Earlier this week, TechCrunch published an article by Samuel Scott called How Google Analytics ruined marketing. It’s a lengthy but important article saying that’s because Google Analytics (and all web analytics packages, for that matter) force marketers into looking at performance by channel, instead of focusing on strategy and objectives.

In the years before web analytics, the article says, no one talked about “television marketing;” yet people today constantly talk about “Facebook marketing,” “content marketing,” and even “social media marketing.” These, the author states, are not strategies.

I couldn’t agree more.

I’ve written about strategy so many times that I created an entire section on this blog for it. And yet, on what feels like a daily basis, I hear marketers talking about “Facebook marketing” and the like as a strategy.

Here’s the thing: a strategy is a means for achieving a business goal. According to Wikipedia, “marketing strategy has the fundamental goal of increasing sales and achieving a sustainable competitive advantage.” If you read the rest of that Wikipedia page, it reads like a college textbook on marketing. It takes me back to my undergrad and master’s degree days.

The point is, we’ve forgotten what we learned in school. Channels aren’t strategy.

Lots of marketers mistake tactics or tools for strategy. Sometimes they get stuck on a particular creative idea, and want that idea to become their “strategy.” But ideas aren’t strategy. They’re ideas, and creative is an important part of any marketing mix. But the strategy should help a business achieve goals – not be an end in itself.

The same thing goes for calling “Facebook marketing” a strategy. It’s not.

That’s not the worst of it. Even the TechCrunch author got it wrong! Here’s his example:

techcrunch strategy
This isn’t strategy either! SEO is a channel, not a strategy. Take a step back: why did the person create informational material in the first place? No one creates information material for the fun of it. They’re doing it to sell stuff! That’s the strategy, not SEO.

When decision-makers think about marketing strategy (and spending their money on any type of marketing efforts), they have questions in their mind. Back in 2014, I wrote about 7 Things About PPC Strategy Your Clients Want to Know. In the post, the first thing mentioned is campaign goals. What are we trying to accomplish? And “be on Facebook” or “get to the top of Google” aren’t goals. You can spend a bunch of money marketing on Facebook or bidding high on Google, only to find it didn’t generate a single sale. This is why channels aren’t strategy. They don’t achieve goals.

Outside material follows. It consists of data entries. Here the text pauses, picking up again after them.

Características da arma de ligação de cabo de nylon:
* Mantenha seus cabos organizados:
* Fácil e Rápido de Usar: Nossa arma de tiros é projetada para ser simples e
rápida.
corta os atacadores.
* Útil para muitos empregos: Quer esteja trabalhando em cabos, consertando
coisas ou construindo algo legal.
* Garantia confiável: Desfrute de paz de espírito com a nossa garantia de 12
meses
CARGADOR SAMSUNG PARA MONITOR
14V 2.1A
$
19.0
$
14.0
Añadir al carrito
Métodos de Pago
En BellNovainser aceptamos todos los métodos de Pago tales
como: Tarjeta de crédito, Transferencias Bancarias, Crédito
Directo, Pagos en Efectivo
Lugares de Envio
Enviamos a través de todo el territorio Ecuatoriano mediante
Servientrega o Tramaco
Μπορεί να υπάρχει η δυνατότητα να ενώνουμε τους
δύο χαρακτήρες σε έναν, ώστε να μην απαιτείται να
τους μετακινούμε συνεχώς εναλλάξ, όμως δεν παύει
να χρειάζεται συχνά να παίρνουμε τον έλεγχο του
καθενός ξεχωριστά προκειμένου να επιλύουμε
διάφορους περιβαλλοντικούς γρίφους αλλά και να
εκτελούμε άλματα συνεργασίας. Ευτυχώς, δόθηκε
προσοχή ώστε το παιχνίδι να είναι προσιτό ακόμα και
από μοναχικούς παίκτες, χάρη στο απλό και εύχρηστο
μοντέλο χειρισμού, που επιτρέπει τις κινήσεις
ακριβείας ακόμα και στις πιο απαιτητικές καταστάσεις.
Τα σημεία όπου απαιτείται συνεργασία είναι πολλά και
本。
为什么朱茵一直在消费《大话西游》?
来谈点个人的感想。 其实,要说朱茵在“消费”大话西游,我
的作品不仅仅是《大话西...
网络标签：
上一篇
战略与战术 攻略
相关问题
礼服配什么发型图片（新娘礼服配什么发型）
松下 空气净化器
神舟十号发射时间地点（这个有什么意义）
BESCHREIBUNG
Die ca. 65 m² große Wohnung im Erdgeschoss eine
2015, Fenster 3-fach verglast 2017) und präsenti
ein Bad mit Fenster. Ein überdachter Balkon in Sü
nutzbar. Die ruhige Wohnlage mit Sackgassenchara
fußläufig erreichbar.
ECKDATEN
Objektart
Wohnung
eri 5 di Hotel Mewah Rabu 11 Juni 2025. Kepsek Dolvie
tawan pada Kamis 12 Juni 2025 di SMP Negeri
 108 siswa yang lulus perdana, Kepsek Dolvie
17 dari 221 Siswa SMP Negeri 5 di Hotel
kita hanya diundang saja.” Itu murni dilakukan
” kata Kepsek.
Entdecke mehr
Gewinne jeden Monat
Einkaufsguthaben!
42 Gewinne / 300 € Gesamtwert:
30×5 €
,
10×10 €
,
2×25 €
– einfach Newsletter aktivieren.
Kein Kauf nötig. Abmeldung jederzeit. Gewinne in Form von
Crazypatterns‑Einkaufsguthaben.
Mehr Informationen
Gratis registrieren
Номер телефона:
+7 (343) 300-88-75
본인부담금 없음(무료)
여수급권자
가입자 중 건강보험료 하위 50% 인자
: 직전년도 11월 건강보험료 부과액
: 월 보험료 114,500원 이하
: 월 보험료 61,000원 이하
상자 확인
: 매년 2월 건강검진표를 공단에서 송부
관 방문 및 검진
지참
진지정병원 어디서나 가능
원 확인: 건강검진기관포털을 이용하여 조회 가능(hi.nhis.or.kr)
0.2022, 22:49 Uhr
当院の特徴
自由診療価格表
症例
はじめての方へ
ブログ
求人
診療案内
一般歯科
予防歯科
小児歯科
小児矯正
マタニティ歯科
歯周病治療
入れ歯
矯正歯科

Another question in the client’s mind is “how do we know if we’ve succeeded?” Well, if your strategy is “Facebook marketing,” you’ve succeeded the second you put a post on Facebook. And if that’s true, then every crappy company who’s posting to a Facebook page is succeeding. We all know that’s absurd.

Remember, a strategy includes goals and objectives. Sure, your strategy may be to “use Facebook to reach our target audience and generate sales of blue widgets” or “engage in SEO to improve visibility of key product pages to increase sales.” But the strategy isn’t “Facebook marketing” or “SEO.” Those are tactics – means to an end.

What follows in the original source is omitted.